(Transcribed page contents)
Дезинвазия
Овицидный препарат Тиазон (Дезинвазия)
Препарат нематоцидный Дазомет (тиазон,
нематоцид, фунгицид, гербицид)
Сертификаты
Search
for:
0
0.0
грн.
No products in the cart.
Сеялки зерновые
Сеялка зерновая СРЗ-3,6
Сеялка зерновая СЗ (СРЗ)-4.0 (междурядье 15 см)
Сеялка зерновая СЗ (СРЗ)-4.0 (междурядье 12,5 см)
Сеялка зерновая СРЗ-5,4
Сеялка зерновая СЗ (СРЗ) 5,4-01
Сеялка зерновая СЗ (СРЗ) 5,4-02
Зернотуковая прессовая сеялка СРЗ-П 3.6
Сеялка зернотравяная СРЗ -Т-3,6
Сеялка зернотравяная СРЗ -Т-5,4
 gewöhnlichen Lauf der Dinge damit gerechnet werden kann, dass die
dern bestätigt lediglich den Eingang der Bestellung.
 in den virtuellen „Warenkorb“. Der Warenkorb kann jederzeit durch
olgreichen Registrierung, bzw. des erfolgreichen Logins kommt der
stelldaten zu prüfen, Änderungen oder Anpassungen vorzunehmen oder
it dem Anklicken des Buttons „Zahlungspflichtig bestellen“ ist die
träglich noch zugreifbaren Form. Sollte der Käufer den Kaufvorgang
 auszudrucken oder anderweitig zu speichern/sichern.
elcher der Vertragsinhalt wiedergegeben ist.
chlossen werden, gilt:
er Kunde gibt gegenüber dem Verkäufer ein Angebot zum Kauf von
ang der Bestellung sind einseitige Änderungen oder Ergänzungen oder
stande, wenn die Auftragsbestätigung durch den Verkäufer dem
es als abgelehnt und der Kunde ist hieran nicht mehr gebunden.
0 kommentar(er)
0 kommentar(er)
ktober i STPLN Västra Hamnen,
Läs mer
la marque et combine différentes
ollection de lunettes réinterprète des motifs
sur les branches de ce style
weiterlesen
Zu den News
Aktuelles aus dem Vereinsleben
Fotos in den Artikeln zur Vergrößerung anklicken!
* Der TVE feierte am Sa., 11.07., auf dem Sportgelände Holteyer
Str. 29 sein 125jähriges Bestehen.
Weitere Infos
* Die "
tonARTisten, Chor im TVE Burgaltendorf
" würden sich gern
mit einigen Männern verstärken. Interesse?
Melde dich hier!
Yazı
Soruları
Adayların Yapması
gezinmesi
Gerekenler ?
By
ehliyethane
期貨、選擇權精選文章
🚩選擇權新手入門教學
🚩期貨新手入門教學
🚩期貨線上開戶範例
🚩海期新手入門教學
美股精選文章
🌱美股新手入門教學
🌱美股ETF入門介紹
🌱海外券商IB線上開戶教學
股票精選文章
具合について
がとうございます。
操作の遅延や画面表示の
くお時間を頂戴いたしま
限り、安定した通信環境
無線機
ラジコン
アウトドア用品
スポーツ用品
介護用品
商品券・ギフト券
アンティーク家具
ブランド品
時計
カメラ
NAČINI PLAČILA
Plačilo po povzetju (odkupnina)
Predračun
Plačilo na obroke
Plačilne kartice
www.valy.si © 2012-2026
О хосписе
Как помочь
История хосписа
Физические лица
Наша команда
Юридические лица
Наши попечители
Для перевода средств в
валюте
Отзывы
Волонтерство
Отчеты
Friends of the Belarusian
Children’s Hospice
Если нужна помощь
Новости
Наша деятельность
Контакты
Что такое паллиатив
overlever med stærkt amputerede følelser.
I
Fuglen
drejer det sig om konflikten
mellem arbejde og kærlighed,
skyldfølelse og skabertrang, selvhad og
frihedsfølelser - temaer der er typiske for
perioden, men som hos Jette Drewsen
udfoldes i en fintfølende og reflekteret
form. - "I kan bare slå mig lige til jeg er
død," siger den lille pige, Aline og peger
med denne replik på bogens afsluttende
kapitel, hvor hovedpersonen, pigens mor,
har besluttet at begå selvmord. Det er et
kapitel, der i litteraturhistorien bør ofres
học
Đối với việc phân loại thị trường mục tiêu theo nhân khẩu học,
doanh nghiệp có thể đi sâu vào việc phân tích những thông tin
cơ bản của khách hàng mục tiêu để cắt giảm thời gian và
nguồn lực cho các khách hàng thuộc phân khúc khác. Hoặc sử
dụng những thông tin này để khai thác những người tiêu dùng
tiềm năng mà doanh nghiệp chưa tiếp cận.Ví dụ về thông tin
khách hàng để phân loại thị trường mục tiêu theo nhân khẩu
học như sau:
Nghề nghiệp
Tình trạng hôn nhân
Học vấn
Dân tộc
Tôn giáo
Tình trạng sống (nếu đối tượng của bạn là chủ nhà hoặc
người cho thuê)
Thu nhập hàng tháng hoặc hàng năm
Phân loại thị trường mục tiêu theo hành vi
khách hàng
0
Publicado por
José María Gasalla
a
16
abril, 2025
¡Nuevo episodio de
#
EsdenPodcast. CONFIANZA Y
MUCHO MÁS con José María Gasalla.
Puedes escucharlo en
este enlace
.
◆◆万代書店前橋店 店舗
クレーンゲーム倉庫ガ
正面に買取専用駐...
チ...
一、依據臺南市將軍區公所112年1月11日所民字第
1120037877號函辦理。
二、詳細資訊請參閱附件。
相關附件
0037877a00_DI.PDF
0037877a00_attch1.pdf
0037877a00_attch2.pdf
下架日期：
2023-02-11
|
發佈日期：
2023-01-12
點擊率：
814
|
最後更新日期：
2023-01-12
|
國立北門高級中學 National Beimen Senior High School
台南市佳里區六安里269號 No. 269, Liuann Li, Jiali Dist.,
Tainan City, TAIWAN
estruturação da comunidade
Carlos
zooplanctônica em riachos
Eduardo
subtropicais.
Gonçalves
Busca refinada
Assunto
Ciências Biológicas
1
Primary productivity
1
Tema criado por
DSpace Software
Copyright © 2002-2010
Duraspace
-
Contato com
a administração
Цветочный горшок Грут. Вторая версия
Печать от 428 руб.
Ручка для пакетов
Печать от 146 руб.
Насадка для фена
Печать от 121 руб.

### TASK ITEM
Repeat the data word for word, leaving out no line.

### EXERCISE ANSWER
Дезинвазия
Овицидный препарат Тиазон (Дезинвазия)
Препарат нематоцидный Дазомет (тиазон,
нематоцид, фунгицид, гербицид)
Сертификаты
Search
for:
0
0.0
грн.
No products in the cart.
Сеялки зерновые
Сеялка зерновая СРЗ-3,6
Сеялка зерновая СЗ (СРЗ)-4.0 (междурядье 15 см)
Сеялка зерновая СЗ (СРЗ)-4.0 (междурядье 12,5 см)
Сеялка зерновая СРЗ-5,4
Сеялка зерновая СЗ (СРЗ) 5,4-01
Сеялка зерновая СЗ (СРЗ) 5,4-02
Зернотуковая прессовая сеялка СРЗ-П 3.6
Сеялка зернотравяная СРЗ -Т-3,6
Сеялка зернотравяная СРЗ -Т-5,4
 gewöhnlichen Lauf der Dinge damit gerechnet werden kann, dass die
dern bestätigt lediglich den Eingang der Bestellung.
 in den virtuellen „Warenkorb“. Der Warenkorb kann jederzeit durch
olgreichen Registrierung, bzw. des erfolgreichen Logins kommt der
stelldaten zu prüfen, Änderungen oder Anpassungen vorzunehmen oder
it dem Anklicken des Buttons „Zahlungspflichtig bestellen“ ist die
träglich noch zugreifbaren Form. Sollte der Käufer den Kaufvorgang
 auszudrucken oder anderweitig zu speichern/sichern.
elcher der Vertragsinhalt wiedergegeben ist.
chlossen werden, gilt:
er Kunde gibt gegenüber dem Verkäufer ein Angebot zum Kauf von
ang der Bestellung sind einseitige Änderungen oder Ergänzungen oder
stande, wenn die Auftragsbestätigung durch den Verkäufer dem
es als abgelehnt und der Kunde ist hieran nicht mehr gebunden.
0 kommentar(er)
0 kommentar(er)
ktober i STPLN Västra Hamnen,
Läs mer
la marque et combine différentes
ollection de lunettes réinterprète des motifs
sur les branches de ce style
weiterlesen
Zu den News
Aktuelles aus dem Vereinsleben
Fotos in den Artikeln zur Vergrößerung anklicken!
* Der TVE feierte am Sa., 11.07., auf dem Sportgelände Holteyer
Str. 29 sein 125jähriges Bestehen.
Weitere Infos
* Die "
tonARTisten, Chor im TVE Burgaltendorf
" würden sich gern
mit einigen Männern verstärken. Interesse?
Melde dich hier!
Yazı
Soruları
Adayların Yapması
gezinmesi
Gerekenler ?
By
ehliyethane
期貨、選擇權精選文章
🚩選擇權新手入門教學
🚩期貨新手入門教學
🚩期貨線上開戶範例
🚩海期新手入門教學
美股精選文章
🌱美股新手入門教學
🌱美股ETF入門介紹
🌱海外券商IB線上開戶教學
股票精選文章
具合について
がとうございます。
操作の遅延や画面表示の
くお時間を頂戴いたしま
限り、安定した通信環境
無線機
ラジコン
アウトドア用品
スポーツ用品
介護用品
商品券・ギフト券
アンティーク家具
ブランド品
時計
カメラ
NAČINI PLAČILA
Plačilo po povzetju (odkupnina)
Predračun
Plačilo na obroke
Plačilne kartice
www.valy.si © 2012-2026
О хосписе
Как помочь
История хосписа
Физические лица
Наша команда
Юридические лица
Наши попечители
Для перевода средств в
валюте
Отзывы
Волонтерство
Отчеты
Friends of the Belarusian
Children’s Hospice
Если нужна помощь
Новости
Наша деятельность
Контакты
Что такое паллиатив
overlever med stærkt amputerede følelser.
I
Fuglen
drejer det sig om konflikten
mellem arbejde og kærlighed,
skyldfølelse og skabertrang, selvhad og
frihedsfølelser - temaer der er typiske for
perioden, men som hos Jette Drewsen
udfoldes i en fintfølende og reflekteret
form. - "I kan bare slå mig lige til jeg er
død," siger den lille pige, Aline og peger
med denne replik på bogens afsluttende
kapitel, hvor hovedpersonen, pigens mor,
har besluttet at begå selvmord. Det er et
kapitel, der i litteraturhistorien bør ofres
học
Đối với việc phân loại thị trường mục tiêu theo nhân khẩu học,
doanh nghiệp có thể đi sâu vào việc phân tích những thông tin
cơ bản của khách hàng mục tiêu để cắt giảm thời gian và
nguồn lực cho các khách hàng thuộc phân khúc khác. Hoặc sử
dụng những thông tin này để khai thác những người tiêu dùng
tiềm năng mà doanh nghiệp chưa tiếp cận.Ví dụ về thông tin
khách hàng để phân loại thị trường mục tiêu theo nhân khẩu
học như sau:
Nghề nghiệp
Tình trạng hôn nhân
Học vấn
Dân tộc
Tôn giáo
Tình trạng sống (nếu đối tượng của bạn là chủ nhà hoặc
người cho thuê)
Thu nhập hàng tháng hoặc hàng năm
Phân loại thị trường mục tiêu theo hành vi
khách hàng
0
Publicado por
José María Gasalla
a
16
abril, 2025
¡Nuevo episodio de
#
EsdenPodcast. CONFIANZA Y
MUCHO MÁS con José María Gasalla.
Puedes escucharlo en
este enlace
.
◆◆万代書店前橋店 店舗
クレーンゲーム倉庫ガ
正面に買取専用駐...
チ...
一、依據臺南市將軍區公所112年1月11日所民字第
1120037877號函辦理。
二、詳細資訊請參閱附件。
相關附件
0037877a00_DI.PDF
0037877a00_attch1.pdf
0037877a00_attch2.pdf
下架日期：
2023-02-11
|
發佈日期：
2023-01-12
點擊率：
814
|
最後更新日期：
2023-01-12
|
國立北門高級中學 National Beimen Senior High School
台南市佳里區六安里269號 No. 269, Liuann Li, Jiali Dist.,
Tainan City, TAIWAN
estruturação da comunidade
Carlos
zooplanctônica em riachos
Eduardo
subtropicais.
Gonçalves
Busca refinada
Assunto
Ciências Biológicas
1
Primary productivity
1
Tema criado por
DSpace Software
Copyright © 2002-2010
Duraspace
-
Contato com
a administração
Цветочный горшок Грут. Вторая версия
Печать от 428 руб.
Ручка для пакетов
Печать от 146 руб.
Насадка для фена
Печать от 121 руб.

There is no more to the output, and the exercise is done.